[Opening RECORDS SHOWN section]

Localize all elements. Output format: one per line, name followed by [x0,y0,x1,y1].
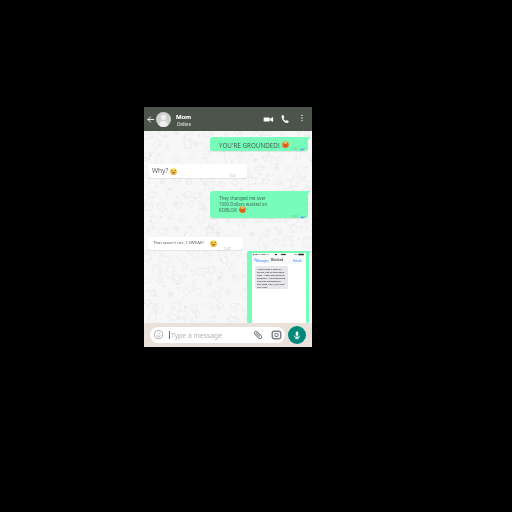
staticText: "There was a load of [257,267,282,270]
button[interactable]: Camera [271,329,282,340]
button[interactable]: Video call [261,112,275,126]
button[interactable] [150,327,285,343]
button[interactable]: More options [296,112,308,124]
staticText: Mom [176,112,192,120]
staticText: can't be handled for [257,279,281,282]
staticText: That wasn't me, I SWEAR! [153,239,204,245]
button[interactable]: Call [278,112,292,126]
staticText: 11:27 [224,247,231,251]
button[interactable] [210,191,308,218]
staticText: Online [177,121,191,127]
button[interactable]: Back [144,113,156,125]
staticText: 11:27 [229,174,236,178]
staticText: YOU'RE GROUNDED! [219,141,280,150]
staticText: 1000 Dollars wasted on [219,201,268,207]
staticText: 11:27 [291,215,298,219]
staticText: Details [293,259,302,263]
button[interactable] [149,164,247,178]
staticText: Type a message [171,331,222,340]
staticText: They changed me over [219,195,266,201]
staticText: said, "1000 was used at [257,273,285,276]
staticText: Why? [152,166,169,175]
button[interactable]: Messages [247,251,309,323]
staticText: any help, call 1-877-800 [257,282,285,285]
button[interactable]: Attach [252,329,264,341]
staticText: 401-7284 [257,285,268,288]
button[interactable] [148,237,243,250]
staticText: Messages [256,259,269,263]
button[interactable] [210,137,308,151]
staticText: 11:27 [291,147,298,151]
button[interactable]: Voice message [288,326,306,344]
staticText: ROBLOX! [219,207,238,213]
staticText: errors, idk of the email [257,270,285,273]
staticText: Blocked [271,258,284,262]
staticText: ROBLOX". You purchase [257,276,286,279]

[Closing RECORDS SHOWN section]

WHAT YOU HAVE TO DO
Pictures aside, please output the whole listing exactly as it appears above.

FINISHED EXERCISE
Localize all elements. Output format: one per line, name followed by [x0,y0,x1,y1].
staticText: "There was a load of [257,267,282,270]
button[interactable]: Camera [271,329,282,340]
button[interactable]: Video call [261,112,275,126]
button[interactable] [150,327,285,343]
button[interactable]: More options [296,112,308,124]
staticText: Mom [176,112,192,120]
staticText: can't be handled for [257,279,281,282]
staticText: That wasn't me, I SWEAR! [153,239,204,245]
button[interactable]: Call [278,112,292,126]
staticText: 11:27 [224,247,231,251]
button[interactable] [210,191,308,218]
staticText: Online [177,121,191,127]
button[interactable]: Back [144,113,156,125]
staticText: 11:27 [229,174,236,178]
staticText: YOU'RE GROUNDED! [219,141,280,150]
staticText: 1000 Dollars wasted on [219,201,268,207]
staticText: 11:27 [291,215,298,219]
staticText: Details [293,259,302,263]
button[interactable] [149,164,247,178]
staticText: Type a message [171,331,222,340]
staticText: They changed me over [219,195,266,201]
staticText: said, "1000 was used at [257,273,285,276]
staticText: Why? [152,166,169,175]
button[interactable]: Messages [247,251,309,323]
staticText: any help, call 1-877-800 [257,282,285,285]
button[interactable]: Attach [252,329,264,341]
staticText: 401-7284 [257,285,268,288]
button[interactable] [148,237,243,250]
staticText: Messages [256,259,269,263]
button[interactable] [210,137,308,151]
staticText: 11:27 [291,147,298,151]
button[interactable]: Voice message [288,326,306,344]
staticText: ROBLOX! [219,207,238,213]
staticText: errors, idk of the email [257,270,285,273]
staticText: Blocked [271,258,284,262]
staticText: ROBLOX". You purchase [257,276,286,279]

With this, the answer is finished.